Sunday, March 18, 2018,  3:00 – 5:00 p.m., Ann Arbor District Library – Malletts Creek Branch, 3090 E. Eisenhower Parkway (east of Stone School Road), Ann Arbor, MI 48108

Honey Bee Health: How it Affects Us and What We Can Do

Local beekeeper and educator Jamie Berlin returns to update us on how honey bee health decline affects humans, and what is at stake for impacts on global food production, healthy ecosystems and the economy. Honey bees play a foundational role in our food value chain. Learn why we need to save bees, about the factors that affect bee health and how local actions in Ypsilanti — Michigan’s first Bee City — are contributing to halting the decline in the global bee population.
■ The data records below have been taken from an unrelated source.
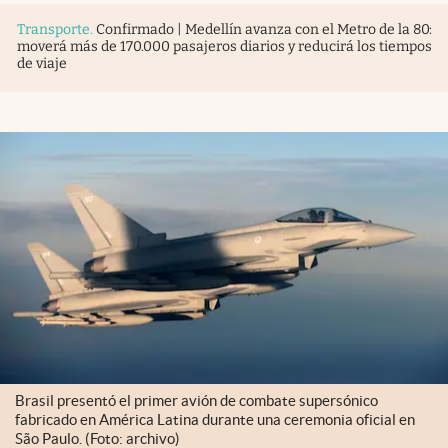
Transporte
.
Confirmado | Medellín avanza con el Metro de la 80:
moverá más de 170.000 pasajeros diarios y reducirá los tiempos
de viaje
Brasil presentó el primer avión de combate supersónico
fabricado en América Latina durante una ceremonia oficial en
São Paulo. (Foto: archivo)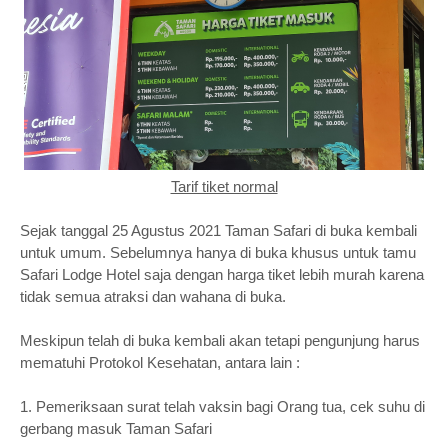
Tarif tiket normal
Sejak tanggal 25 Agustus 2021 Taman Safari di buka kembali
untuk umum. Sebelumnya hanya di buka khusus untuk tamu
Safari Lodge Hotel saja dengan harga tiket lebih murah karena
tidak semua atraksi dan wahana di buka.
Meskipun telah di buka kembali akan tetapi pengunjung harus
mematuhi Protokol Kesehatan, antara lain :
1. Pemeriksaan surat telah vaksin bagi Orang tua, cek suhu di
gerbang masuk Taman Safari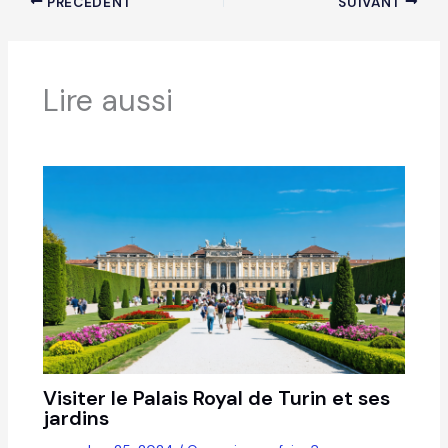
PRÉCÉDENT
SUIVANT
Lire aussi
Visiter le Palais Royal de Turin et ses
jardins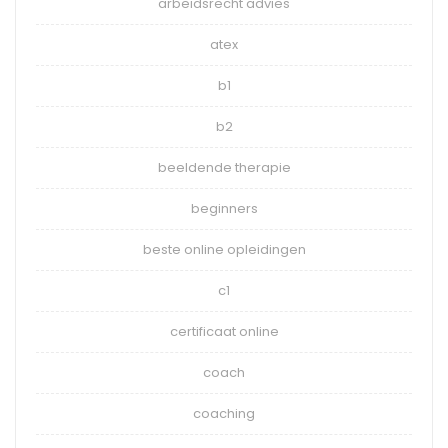
arbeidsrecht advies
atex
b1
b2
beeldende therapie
beginners
beste online opleidingen
c1
certificaat online
coach
coaching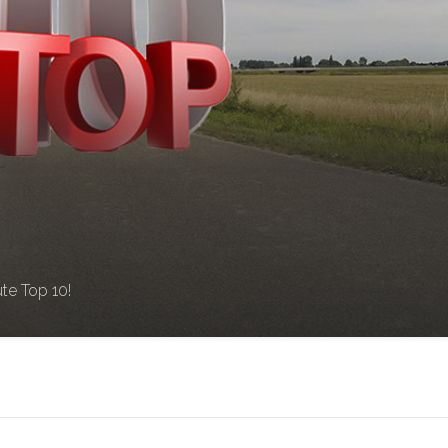
te Top 10!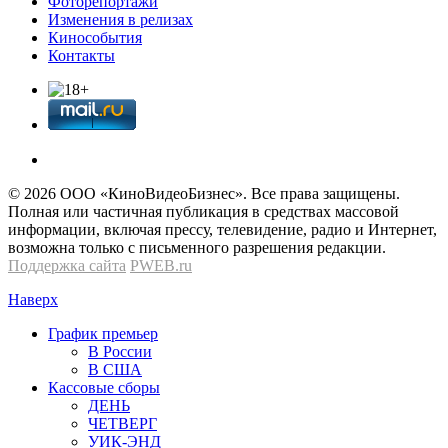
Фоторепортажи
Изменения в релизах
Кинособытия
Контакты
© 2026 OOО «КиноВидеоБизнес». Все права защищены.
Полная или частичная публикация в средствах массовой
информации, включая прессу, телевидение, радио и Интернет,
возможна только с письменного разрешения редакции.
Поддержка сайта
PWEB.ru
Наверх
График премьер
В России
В США
Кассовые сборы
ДЕНЬ
ЧЕТВЕРГ
УИК-ЭНД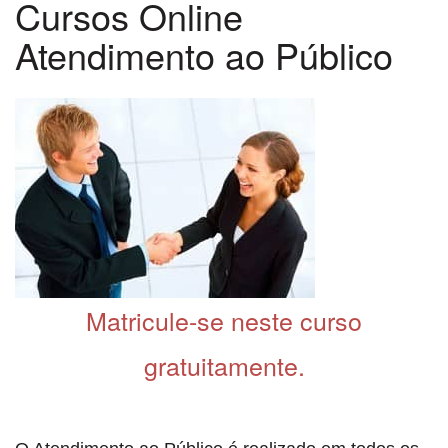
Cursos Online
Atendimento ao Público
Matricule-se neste curso
gratuitamente.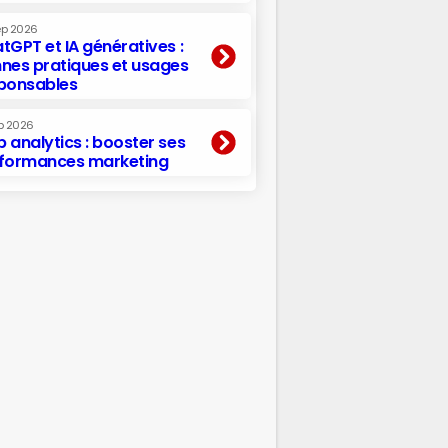
ep 2026
tGPT et IA génératives :
nes pratiques et usages
ponsables
p 2026
 analytics : booster ses
formances marketing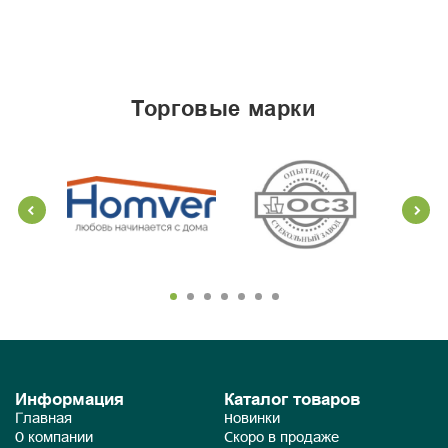
торговые марки
Информация
Каталог товаров
Главная
Новинки
О компании
Скоро в продаже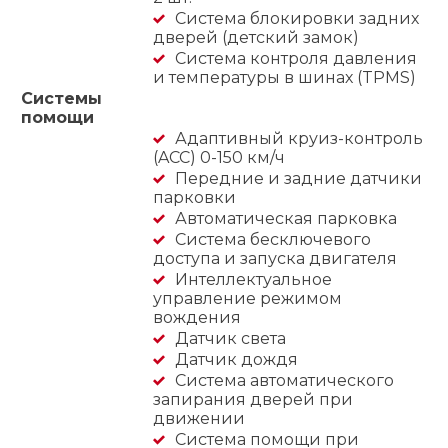
Система блокировки задних
дверей (детский замок)
Система контроля давления
и температуры в шинах (TPMS)
Системы
помощи
Адаптивный круиз-контроль
(ACC) 0-150 км/ч
Передние и задние датчики
парковки
Автоматическая парковка
Система бесключевого
доступа и запуска двигателя
Интеллектуальное
управление режимом
вождения
Датчик света
Датчик дождя
Система автоматического
запирания дверей при
движении
Система помощи при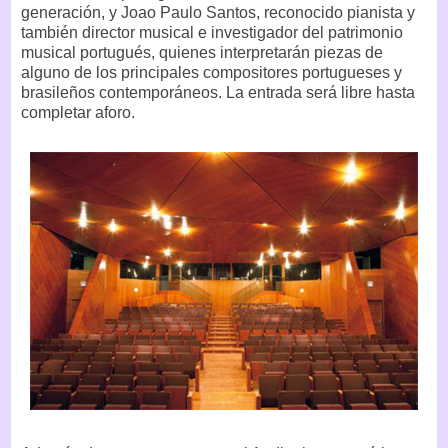
generación, y Joao Paulo Santos, reconocido pianista y
también director musical e investigador del patrimonio
musical portugués, quienes interpretarán piezas de
alguno de los principales compositores portugueses y
brasileños contemporáneos. La entrada será libre hasta
completar aforo.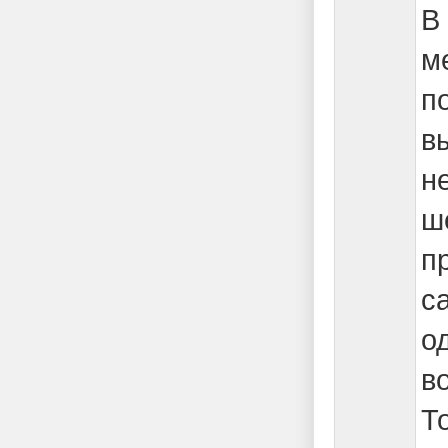
В
м
п
в
н
ш
п
с
о
в
Т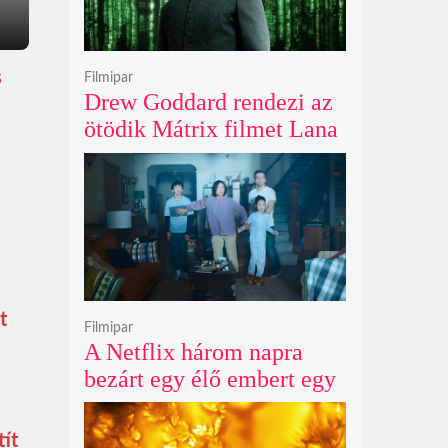
s
Filmipar
Drew Goddard rendezi az
ötödik Mátrix filmet Lana
Wachowski produceri
felügyelete mellett, és
egyre nagyobb a remény
Keanu Reeves
visszatérésére
t
Filmipar
A Netflix három napra
bezárt egy élő embert egy
óriásplakátba az új
horrorfilmje kedvéért
tít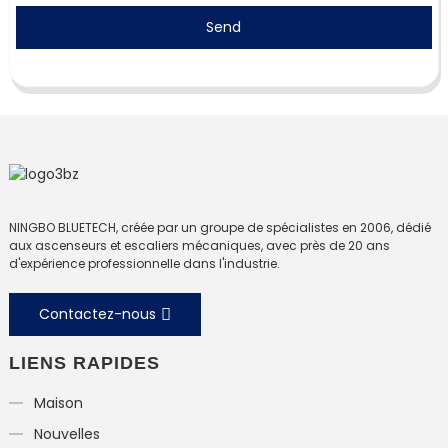
Send
NINGBO BLUETECH, créée par un groupe de spécialistes en 2006, dédié
aux ascenseurs et escaliers mécaniques, avec près de 20 ans
d'expérience professionnelle dans l'industrie.
Contactez-nous
LIENS RAPIDES
Maison
Nouvelles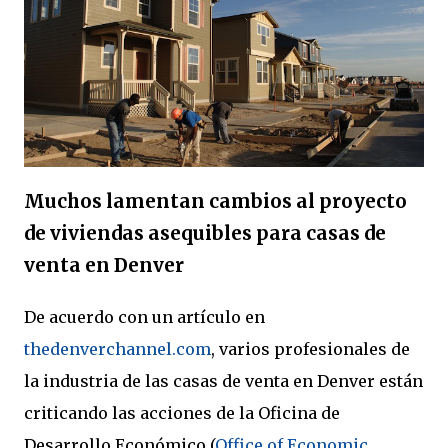
Muchos lamentan cambios al proyecto
de viviendas asequibles para casas de
venta en Denver
De acuerdo con un artículo en
thedenverchannel.com
, varios profesionales de
la industria de las casas de venta en Denver están
criticando las acciones de la Oficina de
Desarrollo Económico (
Office of Economic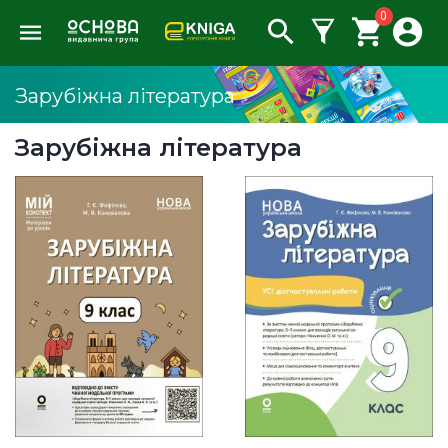
0
Зарубіжна література
Зарубіжна література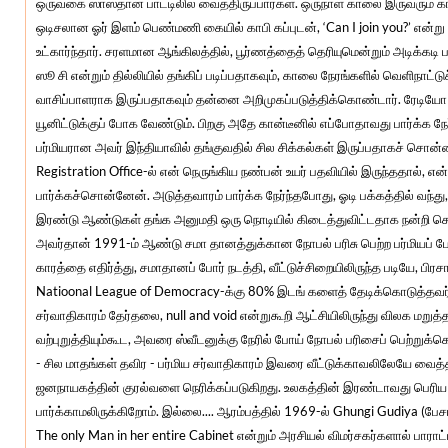
ஒருவகை ஸாஸ்தான் பாட்டிலில் வைத்திருப்பார்கள். ஒருநாள் காலை இருவரும் க
ஒடிசலான ஓர் இளம் பெண்மணி கையில் காபி கப்புடன், ‘Can I join you?’ என்று கே
உட்கார்ந்தார். சரளமான ஆங்கிலத்தில், பூர்ணத்தைத் தெரியுமென்றும் அடிக்கடி
ஸூ சி என்றும் தில்லியில் தங்கிப் படிப்பதாகவும், காலை நேரங்களில் வெளிநாட்
வாசிப்பாளராக இருப்பதாகவும் தன்னை அறிமுகப்படுத்திக்கொண்டார். ரேடியோ ஸ
யூனிட்டுக்குப் போக வேண்டும். பிறகு அதே கான்டீனில் எப்போதாவது பார்க்க 
பர்மியரான அவர் இந்தியாவில் தங்குவதில் சில சிக்கல்கள் இருப்பதாகச் சொன்னா
Registration Office-ல் என் நெருங்கிய நண்பன் உயர் பதவியில் இருந்ததால், என
பார்க்கச்சொன்னேன். அடுத்தவாரம் பார்க்க நேர்ந்தபோது, ஓடி பக்கத்தில் வந்த
இரண்டு ஆண்டுகள் தங்க அனுமதி ஒரு நொடியில் கிடைத்துவிட்டதாக நன்றி ச
அவர்தான் 1991-ம் ஆண்டு சமா தானத்துக்கான நோபல் பரிசு பெற்ற பர்மியப் போ
காரத்தை எதிர்த்து, சமாதானப் போர் நடத்தி, வீட்டுச்சிறையிலிருந்த படியே, பிர
Natioonal League of Democracy-க்கு 80% இடங் களைத் தேடிக்கொடுத்தவர். 
சர்வாதிகாரம் தேர்தலை, null and void என்றுகூறி ஆட்சியிலிருந்து விலக மறுத
வற்புறுத்தியும்கூட, அவரை ஸ்வீடனுக்கு நேரில் போய் நோபல் பரிசைப் பெற்ற
- சில மாதங்கள் தவிர - பர்மிய சர்வாதிகாரம் இவரை வீட்டுக்காவலிலேயே வைத்தி
ஜனநாயகத்தின் குரல்வளை நெரிக்கப்படுகிறது. உலகத்தின் இரண்டாவது பெரி
பார்க்காமலிருக்கிறோம். இல்லை.... ஆரம்பத்தில் 1969-ல் Ghungi Gudiya (ப
The only Man in her entire Cabinet என்றும் அரசியல் விமர்சகர்களால் பாரா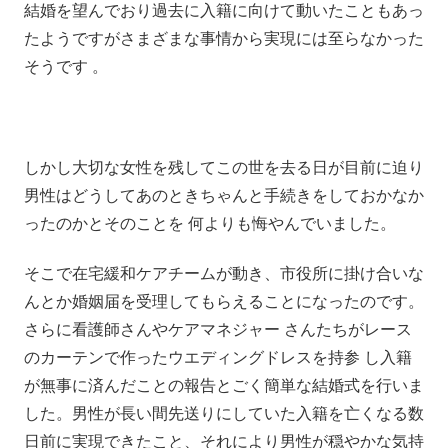
結婚を望んでおり過去に入籍に向けて動いたこともあっ
たようですがさまざまな事情から実現には至らなかった
そうです 。
しかし大切な女性を残してこの世を去る日が目前に迫り
男性はどうしてあのときちゃんと手続きをしておかなか
ったのかとそのことを 何よりも悔やんでいました。
そこで在宅緩和ケアチームが動き、市役所に掛け合いな
んとか婚姻届を受理してもらえることになったのです。
さらに看護師さんやケアマネジャー さんたちがレース
のカーテンで作ったウエディングドレスを持参 し入籍
が無事に済んだことの報告とごく簡単な結婚式を行いま
した。男性が長い間先送りにしていた入籍を亡くなる数
日前に実現できたこと、それにより男性が穏やかな気持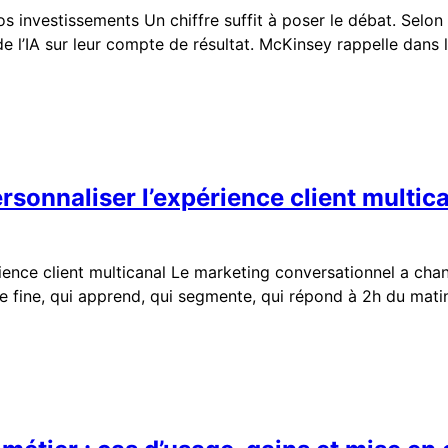
os investissements Un chiffre suffit à poser le débat. Sel
e l’IA sur leur compte de résultat. McKinsey rappelle dan
rsonnaliser l’expérience client multic
rience client multicanal Le marketing conversationnel a cha
ue fine, qui apprend, qui segmente, qui répond à 2h du mati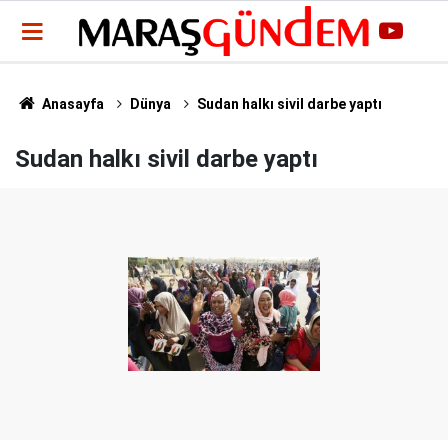
Anasayfa
Dünya
Sudan halkı sivil darbe yaptı
Sudan halkı sivil darbe yaptı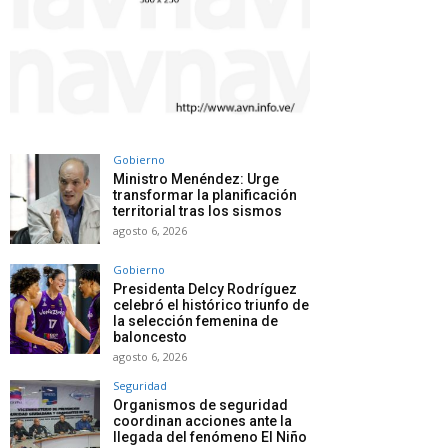
Gobierno
Ministro Menéndez: Urge
transformar la planificación
territorial tras los sismos
agosto 6, 2026
Gobierno
Presidenta Delcy Rodríguez
celebró el histórico triunfo de
la selección femenina de
baloncesto
agosto 6, 2026
Seguridad
Organismos de seguridad
coordinan acciones ante la
llegada del fenómeno El Niño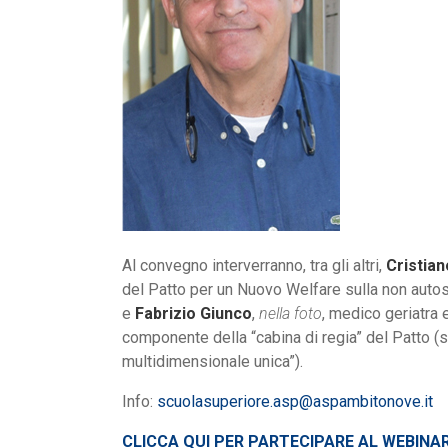
Al convegno interverranno, tra gli altri,
Cristian
del Patto per un Nuovo Welfare sulla non autos
e
Fabrizio Giunco
,
nella foto
, medico geriatra 
componente della “cabina di regia” del Patto (
multidimensionale unica”).
Info:
scuolasuperiore.asp@aspambitonove.it
CLICCA QUI PER PARTECIPARE AL WEBINA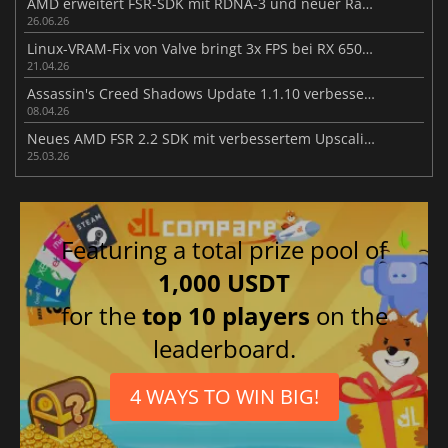
AMD erweitert FSR-SDK mit RDNA-3 und neuer Ray-Regeneration
26.06.26
Linux-VRAM-Fix von Valve bringt 3x FPS bei RX 6500 XT-Spielen
21.04.26
Assassin's Creed Shadows Update 1.1.10 verbessert das Gameplay
08.04.26
Neues AMD FSR 2.2 SDK mit verbessertem Upscaling vorgestellt
25.03.26
Featuring a total prize pool of
1,000 USDT
for the
top 10 players
on the
leaderboard.
4 WAYS TO WIN BIG!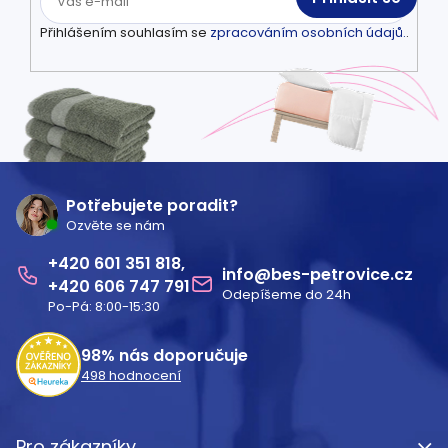
Přihlášením souhlasím se
zpracováním osobních údajů.
.
Z
á
Potřebujete poradit?
Ozvěte se nám
p
601 351 818
a
info
@
bes-petrovice.cz
606 747 791
Odepíšeme do 24h
t
Po-Pá: 8:00-15:30
í
98%
nás doporučuje
498
hodnocení
Pro zákazníky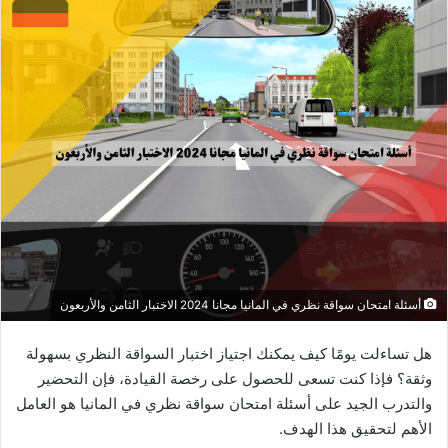
أسئلة امتحان سواقة نظري في المانيا مجانا 2024 الاختبار الثامن والأربعون
هل تساءلت يومًا كيف يمكنك اجتياز اختبار السواقة النظري بسهولة
وثقة؟ فإذا كنت تسعى للحصول على رخصة القيادة، فإن التحضير
والتدرب الجيد على أسئلة امتحان سواقة نظري في المانيا هو العامل
الأهم لتحقيق هذا الهدف.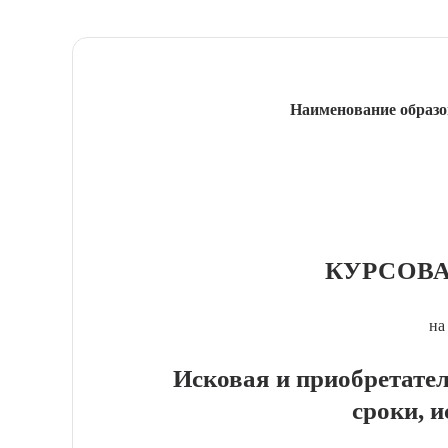
Наименование образо
КУРСОВА
на
Исковая и приобретател
сроки, 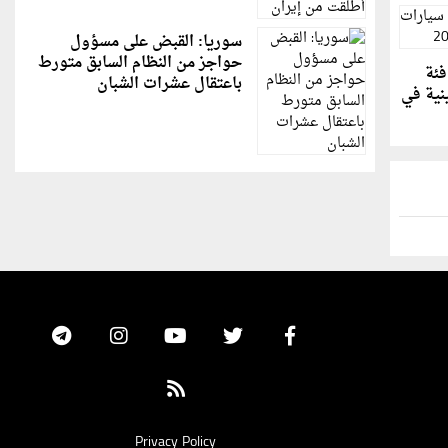
سوريا: القبض على مسؤول
حواجز من النظام السابق متورط
فئة
باعتقال عشرات الشبان
نية في
Privacy Policy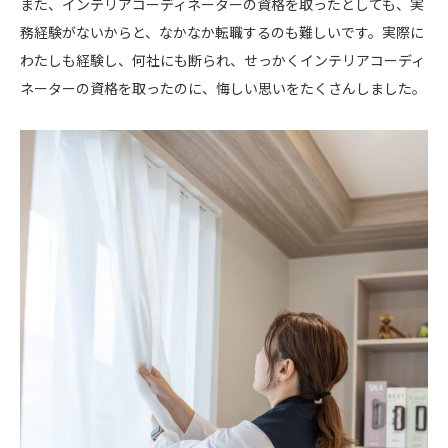
また、インテリアコーディネーターの資格を取ったとしても、実
務経験がないからと、なかなか転職するのも難しいです。実際に
わたしも経験し、何社にも断られ、せっかくインテリアコーディ
ネーターの資格を取ったのに、悔しい思いをたくさんしました。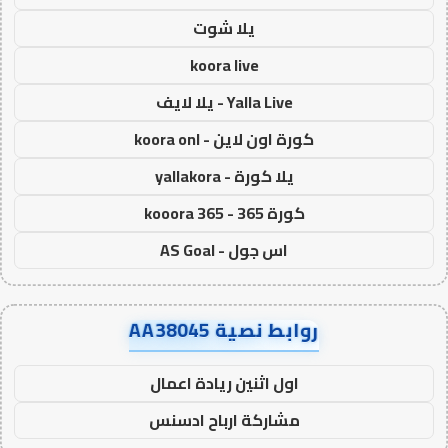
يلا شوت
koora live
Yalla Live - يلا لايف
كورة اون لاين - koora onl
يلا كورة - yallakora
كورة 365 - kooora 365
اس جول - AS Goal
روابط نصية AA38045
اول اثنين ريادة اعمال
مشاركة ارباح ادسنس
Sunday, April 25, 2018,  3:00 – 5:00 p.m., Ann Arbor District Library – Malletts Creek Branch, 3090 E. Eisenhower Parkway (east of Stone School Road), Ann Arbor, MI 48108
Program to be announced.

Sunday, May 20, 2017, 3:00 – 5:00 p.m., Ann Arbor District Library – Malletts Creek Branch, 3090 E. Eisenhower Parkway (east of Stone School Road), Ann Arbor, MI 48108

Farm Meals Mentioned in Ypsilanti Farm Diaries

The stories and recollections of Washtenaw County farm women held by the Ypsilanti Historical Society provide a record of daily life in the 19th and 20th centuries.  Local author and historian Laura Bien presents research on handwritten diaries that reflect in their own words the everyday work farm women performed:  gardening, harvesting, butchering, processing, preserving and cooking food for their families, supplementing the family income through the sale of eggs and produce, adapting to technological changes, and organizing work at the homestead. Laura Bien’s talk will be the jumping off point for our Summer Picnic theme: an authentic seasonal farm meal from the 1800’s. She will provide a bibliography of sources of historic local recipes we’ll use to prepare this annual shared potluck — always a highlight of the summer!